This learning approach—also referred to as preference disaggregation—has been previously considered in the literature. In particular, Mousseau and Slowinski (1998), Zheng et al. (2014) learned the ELECTRE TRI parameters using mathematical programming formulation (non-linear programming for the former, mixed-integer programming for the latter). In contrast, Doumpos et al. (2009) propose an evolutionary approach to do so. Later, a more amenable model, the MR-Sort—which derives from the ELECTRE TRI method and requires fewer parameters than ELECTRE TRI—was introduced by in Leroy et al. (2011). They proposed a MIP implementation for solving the \(\textit{Inv-MR-Sort}\) problem. In contrast, Sobrie (2016) tackled it with a metaheuristic, and Belahcene et al. (2018) with a Boolean satisfiability (SAT) formulation. Other authors proposed approaches to infer MR-Sort incorporating veto phenomenon (Meyer & Olteanu, 2017), and imprecise/missing evaluations (Meyer & Olteanu, 2019), and Nefla et al. (2019) presented an interactive elicitation for the learning of MR-Sort parameters with given profiles values. Recently (Kadzinski & Martyn, 2020) proposes an enriched preference modelling framework that accounts for a different type of input. Lastly, Minoungou et al. (2020) proposed an extension of Sobrie’s algorithm for solving the \(\textit{Inv-MR-Sort}\) problem with latent preference directions, i.e. considering criteria whose preference direction, in terms of gain/cost, is not known beforehand.

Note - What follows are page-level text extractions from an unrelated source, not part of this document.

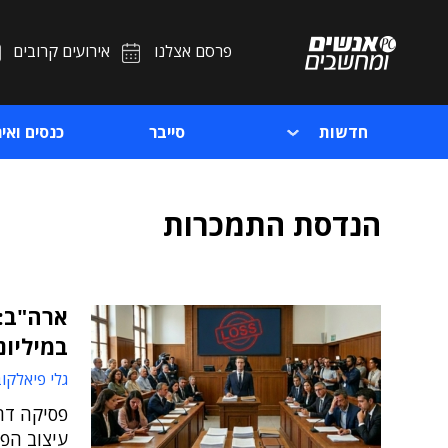
פרסם אצלנו
אירועים קרובים
חדשות
סייבר
כנסים ואיר
הנדסת התמכרות
ארה"ב: 
במיליונ
גלי פיאלקו
פסיקה דר
עיצוב הפל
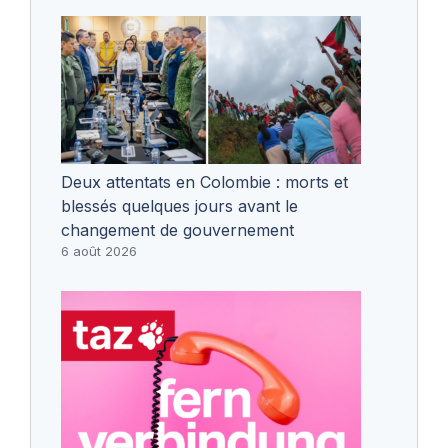
Deux attentats en Colombie : morts et
blessés quelques jours avant le
changement de gouvernement
6 août 2026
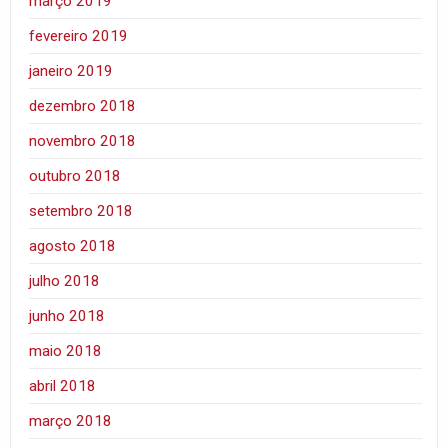
março 2019
fevereiro 2019
janeiro 2019
dezembro 2018
novembro 2018
outubro 2018
setembro 2018
agosto 2018
julho 2018
junho 2018
maio 2018
abril 2018
março 2018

In this paper, we aim to extend the resolution of the Inv-MR-Sort problem to the case where each criterion can be either a cost criterion, a gain criterion, a single-peaked criterion, or a single-valley criterion.

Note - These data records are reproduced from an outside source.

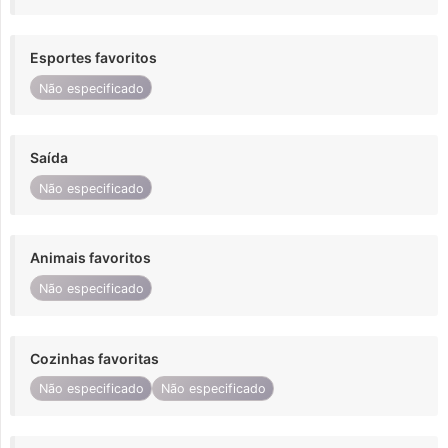
Esportes favoritos
Não especificado
Saída
Não especificado
Animais favoritos
Não especificado
Cozinhas favoritas
Não especificado
Não especificado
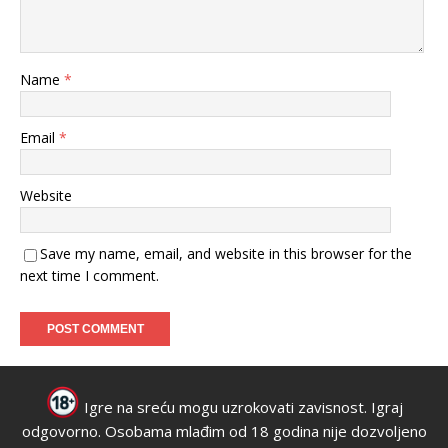
Name
*
Email
*
Website
Save my name, email, and website in this browser for the
next time I comment.
Igre na sreću mogu uzrokovati zavisnost. Igraj
odgovorno. Osobama mlađim od 18 godina nije dozvoljeno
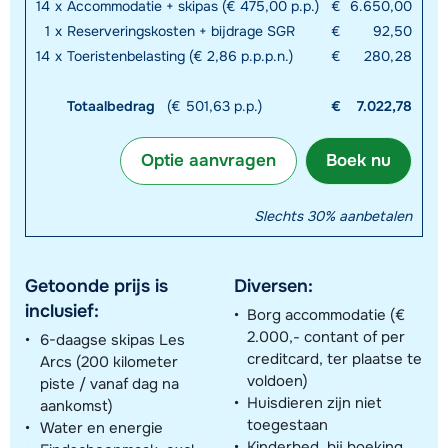
14
x
Accommodatie + skipas (€ 475,00 p.p.)
€
6.650,00
1
x
Reserveringskosten + bijdrage SGR
€
92,50
14
x
Toeristenbelasting (€ 2,86 p.p.p.n.)
€
280,28
Totaalbedrag
(€ 501,63 p.p.)
€
7.022,78
Optie aanvragen
Boek nu
Slechts 30% aanbetalen
Getoonde prijs is
Diversen:
inclusief:
Borg accommodatie (€
2.000,- contant of per
6-daagse skipas Les
creditcard, ter plaatse te
Arcs (200 kilometer
voldoen)
piste / vanaf dag na
Huisdieren zijn niet
aankomst)
toegestaan
Water en energie
Kinderbed, bij boeking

5 Exact resolution of Inv-MR-Sort with single-peaked criteria

In this section, we present a Mixed Integer Programming (MIP) formulation to solve the \(\textit{Inv-MR-Sort}\) problem when each criterion can either be a cost, gain, single-peaked, or single-valley criterion. More precisely, the resolution will take as input a learning set containing assignment examples and computes:

  • the nature of each criterion (either cost, gain, single-peaked, or single-valley criterion),

  • the weights attached to criteria \(w_i\), and an associated majority level \(\lambda \),

  • the frontier between category \(C^h\) and \(C^{h+1}\), i.e.—as defined in Sect. 3—the value \(b_i^h\) such that if criterion i is a cost or a gain criterion, and the interval \([\underline{b}_i^h, \overline{b}_i^h]\) if criterion i is a single-peaked or single-valley criterion.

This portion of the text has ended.